While I find no fault with these arguments, my approach is more fundamental: the Preamble affirms that the Constitution was adopted to establish Justice and secure the blessings of Liberty, neither of which can coexist with insanity. Therefore, no constitutional provision may properly be interpreted so as to countenance any manifestation of insanity, which is surely what “same sex marraige” is.
FF&C has also been invoked by opponents of state legislation requiring documentary proof of eligibility for presidential candidates for ballot placement. The claim is that this clause effectively requires every state to accept whatever document the state of the candidate’s birth chooses to offer. However, as I see it, the clause was intended to apply to states acting in their capacity as sovereigns, whereas such legislation would be adopted in pursuance of the A2 eligibility clause; i.e., the state would be acting on constitutional authority rather than its own.

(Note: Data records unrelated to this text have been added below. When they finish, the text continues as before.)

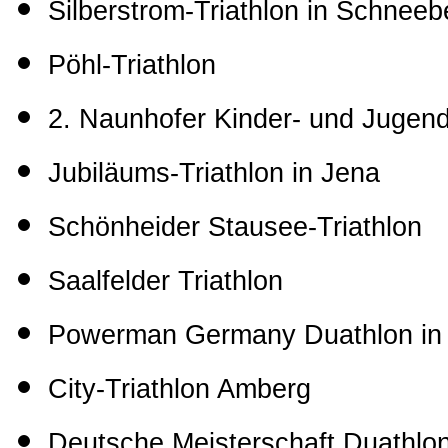
Silberstrom-Triathlon in Schneeb
Pöhl-Triathlon
2. Naunhofer Kinder- und Jugend
Jubiläums-Triathlon in Jena
Schönheider Stausee-Triathlon
Saalfelder Triathlon
Powerman Germany Duathlon in 
City-Triathlon Amberg
Deutsche Meisterschaft Duathlon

I agree that the constitution should not “be interpreted so as to countenance any manifestation of insanity.” However, it appears that many times the SCOTUS has been willing to take license with the plain language of the Constitution to create such things as “fundamental rights of privacy” from things like “penumbras of emanations.” It is really difficult to see how we can have implied rights within a document of enumerated powers; such a concept is patently illogical.
I was at the 4th Circuit Court of Appeals today for the oral argument on the constitutionality of Obamacare under the commerce clause. It is rather alarming that the Federal Government could take the position that the only activity one must commit in order to fall under Federal Government regulation of commerce is simply “inactivity.” If that is the holding, the Court might as well admit its goal is to grant to the Federal Government absolutely no limits to its authority.